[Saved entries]

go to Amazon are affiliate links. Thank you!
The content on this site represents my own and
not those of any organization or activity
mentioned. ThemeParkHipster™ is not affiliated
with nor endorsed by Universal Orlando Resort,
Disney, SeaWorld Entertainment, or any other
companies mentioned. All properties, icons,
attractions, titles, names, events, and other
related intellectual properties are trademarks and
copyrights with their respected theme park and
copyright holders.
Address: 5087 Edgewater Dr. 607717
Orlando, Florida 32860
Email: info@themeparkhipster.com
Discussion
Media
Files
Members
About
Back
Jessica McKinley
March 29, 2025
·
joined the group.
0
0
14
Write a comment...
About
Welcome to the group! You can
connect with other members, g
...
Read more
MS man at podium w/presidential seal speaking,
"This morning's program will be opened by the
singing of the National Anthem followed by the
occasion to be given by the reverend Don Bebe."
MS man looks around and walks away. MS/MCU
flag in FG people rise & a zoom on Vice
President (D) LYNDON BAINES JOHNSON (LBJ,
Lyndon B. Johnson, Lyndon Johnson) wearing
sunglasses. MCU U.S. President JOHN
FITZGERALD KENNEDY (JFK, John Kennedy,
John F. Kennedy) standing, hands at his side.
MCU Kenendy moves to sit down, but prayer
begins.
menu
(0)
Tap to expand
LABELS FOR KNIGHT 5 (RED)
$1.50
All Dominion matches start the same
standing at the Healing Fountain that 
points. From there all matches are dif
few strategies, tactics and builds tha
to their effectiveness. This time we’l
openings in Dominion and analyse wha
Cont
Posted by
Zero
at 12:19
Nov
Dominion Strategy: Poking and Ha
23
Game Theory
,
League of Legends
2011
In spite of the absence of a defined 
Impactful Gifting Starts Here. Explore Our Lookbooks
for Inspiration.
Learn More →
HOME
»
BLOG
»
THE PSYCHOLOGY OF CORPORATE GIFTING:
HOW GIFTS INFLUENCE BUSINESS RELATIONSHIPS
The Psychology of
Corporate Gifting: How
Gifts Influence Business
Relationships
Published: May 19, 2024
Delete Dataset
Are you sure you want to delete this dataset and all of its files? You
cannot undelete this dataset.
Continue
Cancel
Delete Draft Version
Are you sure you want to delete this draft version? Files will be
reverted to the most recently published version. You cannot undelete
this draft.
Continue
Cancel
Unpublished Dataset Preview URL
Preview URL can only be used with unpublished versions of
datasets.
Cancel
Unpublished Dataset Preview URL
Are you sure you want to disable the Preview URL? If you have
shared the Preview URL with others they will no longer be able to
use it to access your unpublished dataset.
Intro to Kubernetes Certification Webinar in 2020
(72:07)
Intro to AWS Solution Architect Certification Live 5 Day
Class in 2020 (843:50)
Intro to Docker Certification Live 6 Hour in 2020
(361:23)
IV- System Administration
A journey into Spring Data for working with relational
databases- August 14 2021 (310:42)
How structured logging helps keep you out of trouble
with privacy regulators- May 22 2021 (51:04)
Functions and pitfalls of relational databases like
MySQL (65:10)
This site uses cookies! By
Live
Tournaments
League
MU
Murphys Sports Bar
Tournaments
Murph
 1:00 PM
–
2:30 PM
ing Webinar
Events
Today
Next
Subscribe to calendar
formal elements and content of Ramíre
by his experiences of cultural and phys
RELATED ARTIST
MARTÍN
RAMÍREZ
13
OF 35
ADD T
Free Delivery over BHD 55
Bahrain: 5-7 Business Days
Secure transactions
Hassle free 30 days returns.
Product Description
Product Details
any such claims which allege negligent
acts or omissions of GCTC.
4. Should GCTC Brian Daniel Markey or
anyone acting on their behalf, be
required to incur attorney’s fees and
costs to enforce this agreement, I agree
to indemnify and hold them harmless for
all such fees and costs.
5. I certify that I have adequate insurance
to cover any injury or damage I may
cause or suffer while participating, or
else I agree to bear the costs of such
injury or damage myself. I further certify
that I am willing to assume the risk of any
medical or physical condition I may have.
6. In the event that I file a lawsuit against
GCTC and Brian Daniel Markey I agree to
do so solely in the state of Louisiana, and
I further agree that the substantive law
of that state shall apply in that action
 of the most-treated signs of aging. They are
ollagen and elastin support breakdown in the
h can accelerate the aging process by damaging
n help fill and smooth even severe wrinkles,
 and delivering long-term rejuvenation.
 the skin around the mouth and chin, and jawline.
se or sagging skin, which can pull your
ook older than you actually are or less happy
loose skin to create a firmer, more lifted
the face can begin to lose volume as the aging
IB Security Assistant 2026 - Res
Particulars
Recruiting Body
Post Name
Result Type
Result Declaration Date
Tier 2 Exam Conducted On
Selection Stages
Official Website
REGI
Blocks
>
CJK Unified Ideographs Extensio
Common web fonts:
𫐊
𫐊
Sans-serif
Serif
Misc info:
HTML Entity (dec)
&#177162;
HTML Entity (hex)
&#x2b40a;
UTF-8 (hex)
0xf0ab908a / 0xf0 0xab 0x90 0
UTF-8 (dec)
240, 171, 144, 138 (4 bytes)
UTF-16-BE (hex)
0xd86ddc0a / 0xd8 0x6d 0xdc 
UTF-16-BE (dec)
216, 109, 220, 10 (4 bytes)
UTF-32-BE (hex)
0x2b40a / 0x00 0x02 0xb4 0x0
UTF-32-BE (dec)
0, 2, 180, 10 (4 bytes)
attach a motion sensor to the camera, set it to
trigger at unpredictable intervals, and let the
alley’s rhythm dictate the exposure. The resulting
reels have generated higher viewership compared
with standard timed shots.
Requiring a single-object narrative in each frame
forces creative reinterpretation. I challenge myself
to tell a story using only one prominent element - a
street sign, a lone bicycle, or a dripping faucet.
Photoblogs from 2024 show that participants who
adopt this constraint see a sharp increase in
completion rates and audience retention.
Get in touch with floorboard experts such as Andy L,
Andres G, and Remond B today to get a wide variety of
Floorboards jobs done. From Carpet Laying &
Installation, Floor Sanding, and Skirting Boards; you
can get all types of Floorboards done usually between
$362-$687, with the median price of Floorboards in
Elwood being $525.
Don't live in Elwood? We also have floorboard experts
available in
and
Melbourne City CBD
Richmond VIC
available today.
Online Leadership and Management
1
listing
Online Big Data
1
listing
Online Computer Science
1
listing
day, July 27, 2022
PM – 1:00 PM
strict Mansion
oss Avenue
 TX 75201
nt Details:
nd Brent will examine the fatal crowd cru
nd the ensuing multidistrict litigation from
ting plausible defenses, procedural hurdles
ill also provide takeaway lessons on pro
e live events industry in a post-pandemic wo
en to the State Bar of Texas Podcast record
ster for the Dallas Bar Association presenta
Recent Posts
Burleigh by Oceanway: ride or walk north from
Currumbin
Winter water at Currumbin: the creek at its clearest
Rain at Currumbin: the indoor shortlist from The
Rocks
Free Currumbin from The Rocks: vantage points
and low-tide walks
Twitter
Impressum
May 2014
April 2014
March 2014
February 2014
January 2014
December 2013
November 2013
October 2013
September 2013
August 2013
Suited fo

TASK PROMPT:
Set down, unchanged, only those lines above that fall between the line with "openings in Dominion and analyse wha" and the line with "any such claims which allege negligent", the two end lines included.

TASK SOLUTION:
openings in Dominion and analyse wha
Cont
Posted by
Zero
at 12:19
Nov
Dominion Strategy: Poking and Ha
23
Game Theory
,
League of Legends
2011
In spite of the absence of a defined 
Impactful Gifting Starts Here. Explore Our Lookbooks
for Inspiration.
Learn More →
HOME
»
BLOG
»
THE PSYCHOLOGY OF CORPORATE GIFTING:
HOW GIFTS INFLUENCE BUSINESS RELATIONSHIPS
The Psychology of
Corporate Gifting: How
Gifts Influence Business
Relationships
Published: May 19, 2024
Delete Dataset
Are you sure you want to delete this dataset and all of its files? You
cannot undelete this dataset.
Continue
Cancel
Delete Draft Version
Are you sure you want to delete this draft version? Files will be
reverted to the most recently published version. You cannot undelete
this draft.
Continue
Cancel
Unpublished Dataset Preview URL
Preview URL can only be used with unpublished versions of
datasets.
Cancel
Unpublished Dataset Preview URL
Are you sure you want to disable the Preview URL? If you have
shared the Preview URL with others they will no longer be able to
use it to access your unpublished dataset.
Intro to Kubernetes Certification Webinar in 2020
(72:07)
Intro to AWS Solution Architect Certification Live 5 Day
Class in 2020 (843:50)
Intro to Docker Certification Live 6 Hour in 2020
(361:23)
IV- System Administration
A journey into Spring Data for working with relational
databases- August 14 2021 (310:42)
How structured logging helps keep you out of trouble
with privacy regulators- May 22 2021 (51:04)
Functions and pitfalls of relational databases like
MySQL (65:10)
This site uses cookies! By
Live
Tournaments
League
MU
Murphys Sports Bar
Tournaments
Murph
 1:00 PM
–
2:30 PM
ing Webinar
Events
Today
Next
Subscribe to calendar
formal elements and content of Ramíre
by his experiences of cultural and phys
RELATED ARTIST
MARTÍN
RAMÍREZ
13
OF 35
ADD T
Free Delivery over BHD 55
Bahrain: 5-7 Business Days
Secure transactions
Hassle free 30 days returns.
Product Description
Product Details
any such claims which allege negligent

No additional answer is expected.